There was a brief sob and John Wesley felt the weight of Maurice’s body fall against him, but there was little else for John Wesley to do but stand there. Bean drawn up behind Maurice and the blood now on the floor at John Wesley’s feet as Maurice collapsed into him and Bean went to work with the ballpoint.
When it was done Bean rose and let the pen roll off his fingers and fall to the floor. Blood was on Bean’s face and in his hair. He ran one hand through the loose blond strands that had come out of place but it only helped to smear the blood farther along through his hair.
John Wesley looked away and then went back to the television, where he’d left the cheese and crackers. He sat on the edge of the coffee table and ate them one at a time. Bean was in the bathroom and John Wesley listened to the water come on as Bean cleaned the blood from his hands and face.
Sheri had moved to one corner of the room, where John Wesley—eating crackers, making an effort to put cheese spread on each—watched her slide down the wall till she crumpled into herself on the floor, her knees pulled to her chest and her eyes buried in her bare arms. “He tried to hurt Patrick,” was all John Wesley could think to say.
Sheri looked up at him. “What do you think Bean will do when he finds Patrick?”
“That’s up to Patrick,” John Wesley said. He looked away, running his eyes over the room, listening to the splash of water from the bathroom sink.
On the floor Maurice was still alive—just barely so. And when he started to pull himself little by little across the floor, John Wesley paused, his eyes oscillating between Bean in the bathroom and Sheri in the corner, then he looked to where Maurice had managed to cover a few inches of ground on his way to the door.
John Wesley wanted to say something to Bean but then thought better of it. Instead he got up from the coffee table and walked to where Maurice lay, struggling for escape, his chin upturned with the side of his face flat on the floor and his eyes looking toward the door. Each breath flaring his nostrils as he put one hand out and then the other, trying for a solid grip on the floor.

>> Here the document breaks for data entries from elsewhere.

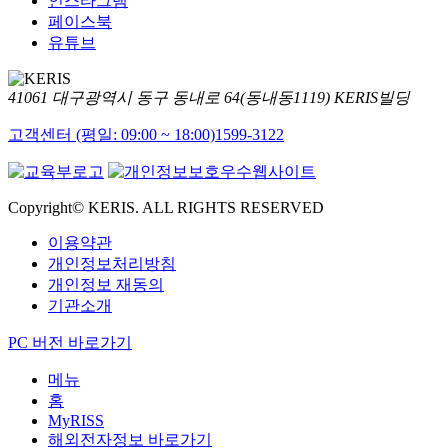
인스타그램
페이스북
유튜브
41061 대구광역시 동구 동내로 64(동내동1119) KERIS빌딩
고객센터 (평일: 09:00 ~ 18:00)
1599-3122
Copyright© KERIS. ALL RIGHTS RESERVED
이용약관
개인정보처리방침
개인정보 재동의
기관소개
PC 버전 바로가기
메뉴
홈
MyRISS
해외전자정보 바로가기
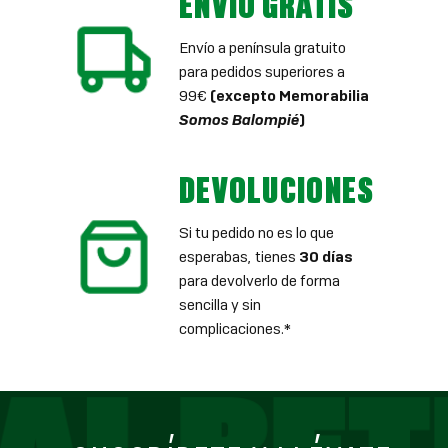
ENVÍO GRATIS
Envío a península gratuito
para pedidos superiores a
99€
(excepto Memorabilia
Somos Balompié
)
DEVOLUCIONES
Si tu pedido no es lo que
esperabas, tienes
30 días
para devolverlo de forma
sencilla y sin
complicaciones.*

Bean came out of the bathroom with a towel in one hand and with his other caught Sheri by the throat as she tried to make a run for the back door. He should have been angry but he wasn’t, the pulse of Sheri’s neck felt in the skin of his palm as he made a slow turn of his head, taking in the room. John Wesley there beside Maurice, the blood spreading on the floor, and John Wesley crouched on his haunches like a little boy studying a snail making its way across a distance too far to travel.
G
ARY WAS THERE IN
the prison parking lot when Driscoll came out. The two U.S. marshals were there with him, too.
Gary stood next to the fence, smiling now and watching Driscoll as the guard showed him out onto the lot. The marshals a couple hundred feet away by their vehicle.
“These marshals have been looking for you.”